The consumption of the huge surplus that drove prices so low in early 2016 was primarily due to declining production, rather than heightened demand. The decline in U.S. natural gas production is attributable to two major influences: negative basis pricing around the Marcellus and Utica shales, and the lack of pipeline infrastructure connecting these shale regions to higher-priced markets in the Midwest, New England, and Canada. When regional prices trade below Henry Hub and companies are physically unable to reach higher-priced markets, energy companies lack the incentive to increase natural gas production. As new pipeline capacity is built in and around the Marcellus and Utica shales, we should see increased production toward the end of 2017. The Trump administration seems poised to accelerate pipeline construction by removing regulatory hurdles.
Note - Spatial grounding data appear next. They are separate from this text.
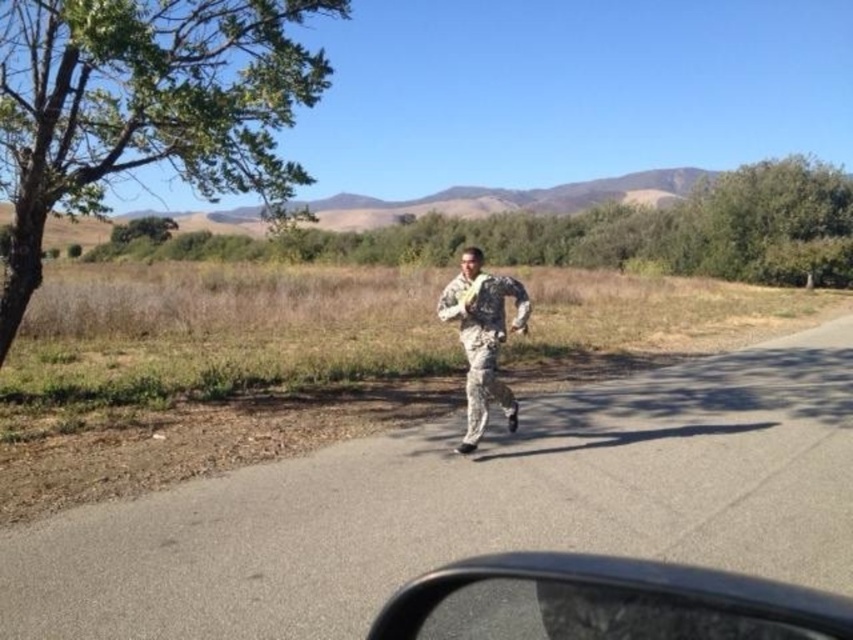 You are a photographer standing at the transparent plastic car window at lower center. You want to take a photo of the camouflage fabric soldier at center. Is the soldier within your camera lens range if the camera can focus up to 100 meters?

The transparent plastic car window at lower center is 84.79 meters from camouflage fabric soldier at center. Since the camera can focus up to 100 meters, the soldier is within the camera lens range.

You are a photographer standing inside the car with the transparent plastic car window at lower center. You want to take a photo of the camouflage fabric soldier at center. Can you see the entire soldier through the window?

The transparent plastic car window at lower center is not as tall as camouflage fabric soldier at center, so you cannot see the entire soldier through the window.

You are a photographer trying to capture a clear photo of the camouflage fabric soldier at center through the transparent plastic car window at lower center. Considering the sizes of both objects, will the soldier fit entirely within the view of the window?

The transparent plastic car window at lower center is wider than the camouflage fabric soldier at center, so the soldier will fit entirely within the view of the window.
It is the anticipated development of new pipeline capacity in the New England, Mid-Atlantic, and the Midwest regions that is damping pricing for 2018 and 2019 futures, producing backwardation.
While FERC and the Trump administration are expected to dispose of regulations stalling Northeast pipeline projects, most of the projects are not expected to begin coming online until early 2018. Gas prices will likely climb throughout the remainder of 2017 as international exports increase and the economy grows, but expectations of additional pipeline capacity toward the end of 2017 will likely preserve the comparably low 2018-2023 futures pricing that currently make longer term electricity contracts so attractive.